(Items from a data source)
────────────────────
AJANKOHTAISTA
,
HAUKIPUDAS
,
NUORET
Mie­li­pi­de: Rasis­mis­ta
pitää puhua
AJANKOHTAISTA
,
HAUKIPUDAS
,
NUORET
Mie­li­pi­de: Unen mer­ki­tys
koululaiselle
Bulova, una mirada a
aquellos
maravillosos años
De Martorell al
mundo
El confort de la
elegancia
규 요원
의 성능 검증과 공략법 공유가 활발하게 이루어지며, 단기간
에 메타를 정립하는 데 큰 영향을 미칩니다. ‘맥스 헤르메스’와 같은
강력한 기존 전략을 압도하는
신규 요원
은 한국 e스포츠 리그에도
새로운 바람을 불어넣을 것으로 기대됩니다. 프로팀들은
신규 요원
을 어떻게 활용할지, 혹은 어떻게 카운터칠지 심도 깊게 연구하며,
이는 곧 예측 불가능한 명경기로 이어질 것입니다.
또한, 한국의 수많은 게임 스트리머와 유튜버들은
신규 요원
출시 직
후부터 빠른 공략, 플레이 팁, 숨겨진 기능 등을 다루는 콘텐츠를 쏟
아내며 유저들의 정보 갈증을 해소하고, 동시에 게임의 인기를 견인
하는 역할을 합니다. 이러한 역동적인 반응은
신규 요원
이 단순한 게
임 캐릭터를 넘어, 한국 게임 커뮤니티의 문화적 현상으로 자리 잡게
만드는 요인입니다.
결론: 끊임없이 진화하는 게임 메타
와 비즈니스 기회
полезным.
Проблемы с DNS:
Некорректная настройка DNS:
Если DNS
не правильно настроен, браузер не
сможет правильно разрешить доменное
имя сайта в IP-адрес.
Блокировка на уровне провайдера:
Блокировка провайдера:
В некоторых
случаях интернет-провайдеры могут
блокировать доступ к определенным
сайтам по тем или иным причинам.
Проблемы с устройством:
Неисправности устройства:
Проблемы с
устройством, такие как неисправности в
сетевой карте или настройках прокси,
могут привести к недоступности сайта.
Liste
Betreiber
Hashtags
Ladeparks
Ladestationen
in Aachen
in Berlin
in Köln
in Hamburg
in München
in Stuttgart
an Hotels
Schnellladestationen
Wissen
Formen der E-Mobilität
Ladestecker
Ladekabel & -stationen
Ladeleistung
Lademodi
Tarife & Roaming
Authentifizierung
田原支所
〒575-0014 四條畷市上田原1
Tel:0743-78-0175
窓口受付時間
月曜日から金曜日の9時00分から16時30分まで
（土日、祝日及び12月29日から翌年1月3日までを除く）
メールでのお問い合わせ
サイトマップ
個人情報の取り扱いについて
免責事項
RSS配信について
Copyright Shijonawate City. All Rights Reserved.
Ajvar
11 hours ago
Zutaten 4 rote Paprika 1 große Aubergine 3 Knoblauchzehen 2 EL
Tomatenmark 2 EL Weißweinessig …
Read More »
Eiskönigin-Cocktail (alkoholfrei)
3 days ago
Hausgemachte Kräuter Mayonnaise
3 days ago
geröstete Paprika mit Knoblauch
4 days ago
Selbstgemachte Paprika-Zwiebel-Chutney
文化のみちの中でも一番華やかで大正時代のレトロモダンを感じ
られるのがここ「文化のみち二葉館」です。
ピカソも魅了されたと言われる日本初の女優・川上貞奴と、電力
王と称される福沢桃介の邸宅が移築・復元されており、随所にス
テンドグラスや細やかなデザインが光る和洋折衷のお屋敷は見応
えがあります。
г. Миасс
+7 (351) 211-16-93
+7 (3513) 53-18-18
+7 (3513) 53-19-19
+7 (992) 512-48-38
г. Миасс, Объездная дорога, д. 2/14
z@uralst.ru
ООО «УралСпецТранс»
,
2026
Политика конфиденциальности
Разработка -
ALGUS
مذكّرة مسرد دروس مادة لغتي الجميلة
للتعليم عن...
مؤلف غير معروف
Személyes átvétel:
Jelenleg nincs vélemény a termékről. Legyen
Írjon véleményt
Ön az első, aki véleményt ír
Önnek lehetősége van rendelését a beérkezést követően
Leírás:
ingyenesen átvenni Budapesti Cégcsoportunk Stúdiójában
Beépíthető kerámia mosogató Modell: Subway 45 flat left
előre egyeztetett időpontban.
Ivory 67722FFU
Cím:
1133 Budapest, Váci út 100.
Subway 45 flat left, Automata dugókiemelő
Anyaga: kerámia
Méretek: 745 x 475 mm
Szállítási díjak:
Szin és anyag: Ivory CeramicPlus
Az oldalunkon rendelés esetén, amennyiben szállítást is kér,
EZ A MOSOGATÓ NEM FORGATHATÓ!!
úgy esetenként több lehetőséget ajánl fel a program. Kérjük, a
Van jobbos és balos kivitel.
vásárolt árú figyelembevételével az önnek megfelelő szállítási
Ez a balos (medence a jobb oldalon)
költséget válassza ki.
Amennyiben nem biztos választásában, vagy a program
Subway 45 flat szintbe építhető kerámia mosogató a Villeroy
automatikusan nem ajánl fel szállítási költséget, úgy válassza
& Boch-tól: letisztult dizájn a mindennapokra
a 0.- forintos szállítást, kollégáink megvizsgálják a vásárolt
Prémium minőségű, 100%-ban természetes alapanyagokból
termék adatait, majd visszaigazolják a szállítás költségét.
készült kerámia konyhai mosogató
────────────────────
--- Your task ---
Output the records in full. Match them exactly.

--- Answer to this exercise ---
AJANKOHTAISTA
,
HAUKIPUDAS
,
NUORET
Mie­li­pi­de: Rasis­mis­ta
pitää puhua
AJANKOHTAISTA
,
HAUKIPUDAS
,
NUORET
Mie­li­pi­de: Unen mer­ki­tys
koululaiselle
Bulova, una mirada a
aquellos
maravillosos años
De Martorell al
mundo
El confort de la
elegancia
규 요원
의 성능 검증과 공략법 공유가 활발하게 이루어지며, 단기간
에 메타를 정립하는 데 큰 영향을 미칩니다. ‘맥스 헤르메스’와 같은
강력한 기존 전략을 압도하는
신규 요원
은 한국 e스포츠 리그에도
새로운 바람을 불어넣을 것으로 기대됩니다. 프로팀들은
신규 요원
을 어떻게 활용할지, 혹은 어떻게 카운터칠지 심도 깊게 연구하며,
이는 곧 예측 불가능한 명경기로 이어질 것입니다.
또한, 한국의 수많은 게임 스트리머와 유튜버들은
신규 요원
출시 직
후부터 빠른 공략, 플레이 팁, 숨겨진 기능 등을 다루는 콘텐츠를 쏟
아내며 유저들의 정보 갈증을 해소하고, 동시에 게임의 인기를 견인
하는 역할을 합니다. 이러한 역동적인 반응은
신규 요원
이 단순한 게
임 캐릭터를 넘어, 한국 게임 커뮤니티의 문화적 현상으로 자리 잡게
만드는 요인입니다.
결론: 끊임없이 진화하는 게임 메타
와 비즈니스 기회
полезным.
Проблемы с DNS:
Некорректная настройка DNS:
Если DNS
не правильно настроен, браузер не
сможет правильно разрешить доменное
имя сайта в IP-адрес.
Блокировка на уровне провайдера:
Блокировка провайдера:
В некоторых
случаях интернет-провайдеры могут
блокировать доступ к определенным
сайтам по тем или иным причинам.
Проблемы с устройством:
Неисправности устройства:
Проблемы с
устройством, такие как неисправности в
сетевой карте или настройках прокси,
могут привести к недоступности сайта.
Liste
Betreiber
Hashtags
Ladeparks
Ladestationen
in Aachen
in Berlin
in Köln
in Hamburg
in München
in Stuttgart
an Hotels
Schnellladestationen
Wissen
Formen der E-Mobilität
Ladestecker
Ladekabel & -stationen
Ladeleistung
Lademodi
Tarife & Roaming
Authentifizierung
田原支所
〒575-0014 四條畷市上田原1
Tel:0743-78-0175
窓口受付時間
月曜日から金曜日の9時00分から16時30分まで
（土日、祝日及び12月29日から翌年1月3日までを除く）
メールでのお問い合わせ
サイトマップ
個人情報の取り扱いについて
免責事項
RSS配信について
Copyright Shijonawate City. All Rights Reserved.
Ajvar
11 hours ago
Zutaten 4 rote Paprika 1 große Aubergine 3 Knoblauchzehen 2 EL
Tomatenmark 2 EL Weißweinessig …
Read More »
Eiskönigin-Cocktail (alkoholfrei)
3 days ago
Hausgemachte Kräuter Mayonnaise
3 days ago
geröstete Paprika mit Knoblauch
4 days ago
Selbstgemachte Paprika-Zwiebel-Chutney
文化のみちの中でも一番華やかで大正時代のレトロモダンを感じ
られるのがここ「文化のみち二葉館」です。
ピカソも魅了されたと言われる日本初の女優・川上貞奴と、電力
王と称される福沢桃介の邸宅が移築・復元されており、随所にス
テンドグラスや細やかなデザインが光る和洋折衷のお屋敷は見応
えがあります。
г. Миасс
+7 (351) 211-16-93
+7 (3513) 53-18-18
+7 (3513) 53-19-19
+7 (992) 512-48-38
г. Миасс, Объездная дорога, д. 2/14
z@uralst.ru
ООО «УралСпецТранс»
,
2026
Политика конфиденциальности
Разработка -
ALGUS
مذكّرة مسرد دروس مادة لغتي الجميلة
للتعليم عن...
مؤلف غير معروف
Személyes átvétel:
Jelenleg nincs vélemény a termékről. Legyen
Írjon véleményt
Ön az első, aki véleményt ír
Önnek lehetősége van rendelését a beérkezést követően
Leírás:
ingyenesen átvenni Budapesti Cégcsoportunk Stúdiójában
Beépíthető kerámia mosogató Modell: Subway 45 flat left
előre egyeztetett időpontban.
Ivory 67722FFU
Cím:
1133 Budapest, Váci út 100.
Subway 45 flat left, Automata dugókiemelő
Anyaga: kerámia
Méretek: 745 x 475 mm
Szállítási díjak:
Szin és anyag: Ivory CeramicPlus
Az oldalunkon rendelés esetén, amennyiben szállítást is kér,
EZ A MOSOGATÓ NEM FORGATHATÓ!!
úgy esetenként több lehetőséget ajánl fel a program. Kérjük, a
Van jobbos és balos kivitel.
vásárolt árú figyelembevételével az önnek megfelelő szállítási
Ez a balos (medence a jobb oldalon)
költséget válassza ki.
Amennyiben nem biztos választásában, vagy a program
Subway 45 flat szintbe építhető kerámia mosogató a Villeroy
automatikusan nem ajánl fel szállítási költséget, úgy válassza
& Boch-tól: letisztult dizájn a mindennapokra
a 0.- forintos szállítást, kollégáink megvizsgálják a vásárolt
Prémium minőségű, 100%-ban természetes alapanyagokból
termék adatait, majd visszaigazolják a szállítás költségét.
készült kerámia konyhai mosogató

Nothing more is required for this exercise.